Researching patient behaviour 'key' to good mental health design

IHEEM Conference hears from architect behind flagship south London mental health unit

The proposed new Springfield University Hospital

Researching the behaviour of mental health patients within hospitals can inform building design so that the number of negative incidents can be significantly reduced, says the architect behind a flagship new unit in south London.

Teva Hesse of international practice, CF Moller, claimed that studying incidents of self harm, abuse and harassment, and considering how the environment could be used to address these, had been found to have a positive impact on the problems.

In one hospital, changes to the environment based on this evidence saw the number of serious incidents on one ward fall from 27 to just two.

While our work is at an early stage, at Springfield we are beginning to look carefully at how we can go well beyond the norm and create environments that are more therapeutic and beneficial

As part of the design of the new Springfield University Hospital in south London, he is now using similar techniques in an effort to map some of the key flashpoints.

“We are looking at a database of incidents from 2004 to 2013,” he told delegates at this week’s IHEEM Conference in Manchester.

“What we have found is that, as you would expect, self-harm tends to occur in bedrooms and bathrooms, while accounts of violence, abuse and harassment, which are the most common incidents reported, almost always happen in corridors and almost always between the hours of 4-6pm.

“It is about designing buildings where there are spaces that allow people to avoid each other. Old single-loaded corridors are almost engines of aggression and some patients are petrified when they have to walk past another person’s bedroom. We need to avoid dead-end corridors and provide patients with a choice of routes to get around.”

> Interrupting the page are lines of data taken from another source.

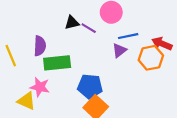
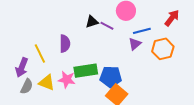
red arrow: (162, 44) -> (172, 18), moved, turned 108
green rectangle: (57, 63) -> (86, 71), moved
yellow triangle: (26, 101) -> (47, 83), moved

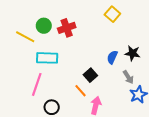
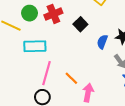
black square: (90, 75) -> (80, 24), moved
pink line: (37, 84) -> (46, 73), moved

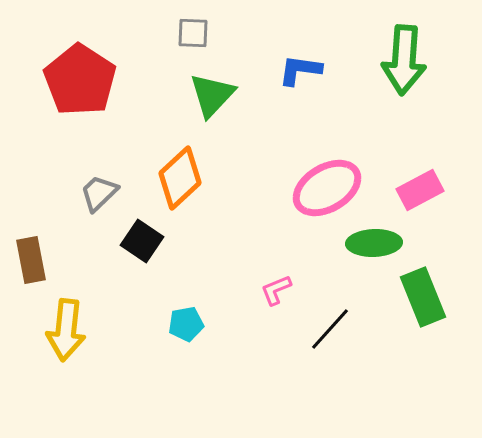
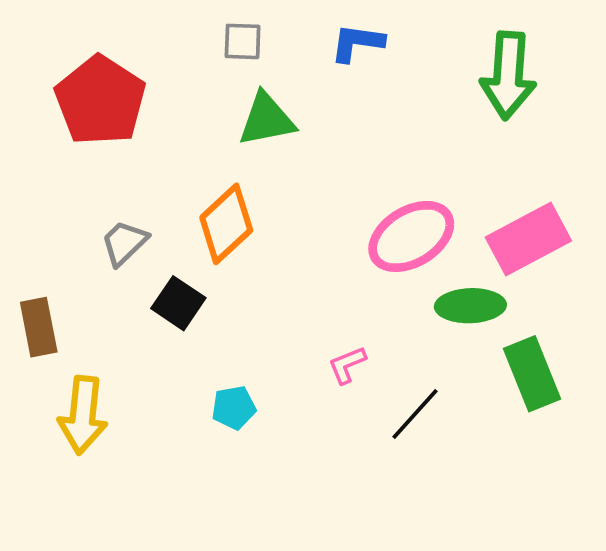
blue L-shape: (300, 70) -> (357, 43), moved
green triangle: (212, 95) -> (267, 119), turned 36
pink rectangle: (420, 190) -> (528, 239), size x1.4

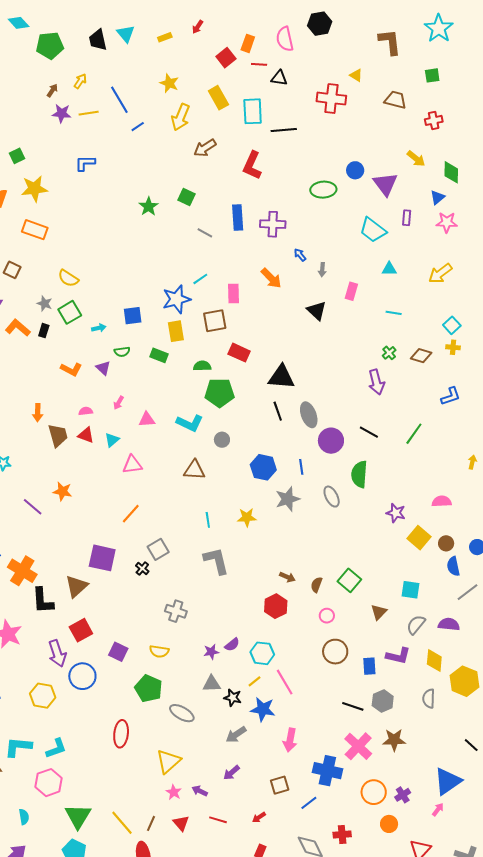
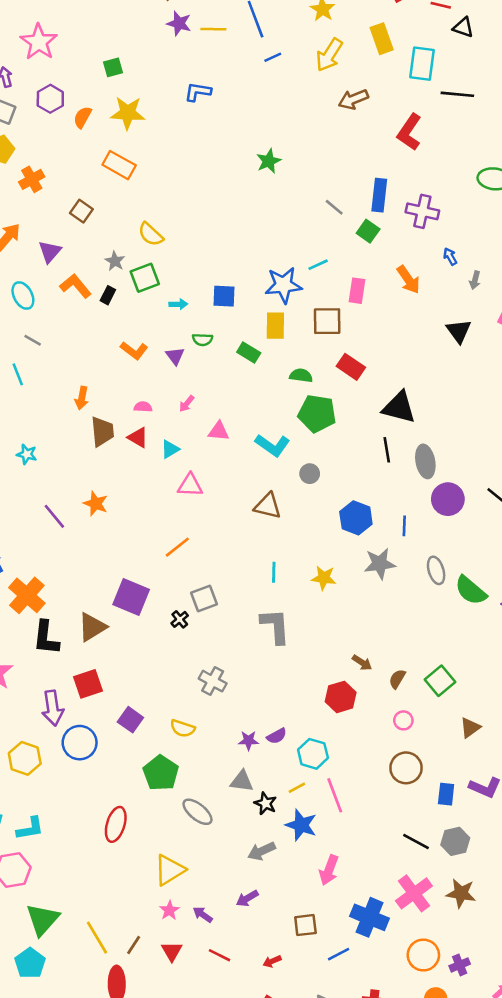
green square: (186, 197) -> (368, 231), moved
green semicircle: (359, 474) -> (471, 590), moved, turned -64

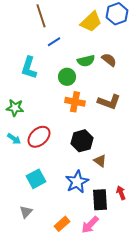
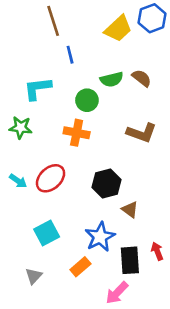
blue line: (54, 42) -> (70, 55), turned -72
cyan L-shape: (29, 68) -> (37, 88), turned 65
orange cross: (75, 102) -> (77, 133), moved
green star: (15, 108) -> (21, 128), moved
orange rectangle: (62, 224) -> (80, 267), moved

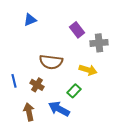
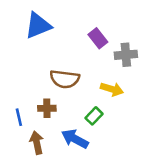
blue triangle: (30, 20) -> (38, 25), size x1.6
blue line: (14, 81) -> (19, 117), moved
brown cross: (37, 85) -> (47, 108), turned -32

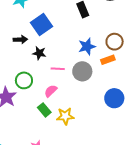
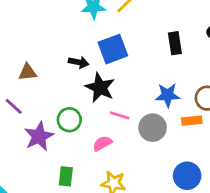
black star: (39, 53) -> (100, 88), size x1.5
green rectangle: (44, 110) -> (66, 176), moved, turned 32

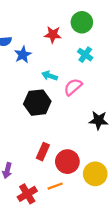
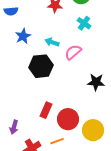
blue star: (23, 55) -> (23, 36), moved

Outside space is also vital, as is natural ventilation, daylight, good acoustics and control and choice over individual spaces.

“The minority of patients are involved in the majority of incidents, so staff need somewhere within a building where they can segregate these people,” Hesse said.

“Access to outdoor spaces is also very important. We are looking at new layouts where the nurse base is as central as possible and all the spaces around it are open plan with good visibility into the gardens and wards. Even on tight, constrained sites you can use design to improve circulation so that you can avoid problem behaviour.

“You need a choice of spaces people can go to and, while our work is at an early stage, at Springfield we are beginning to look carefully at how we can go well beyond the norm and create environments that are more therapeutic and beneficial.

“It is about looking at why, when and how incidents occur.”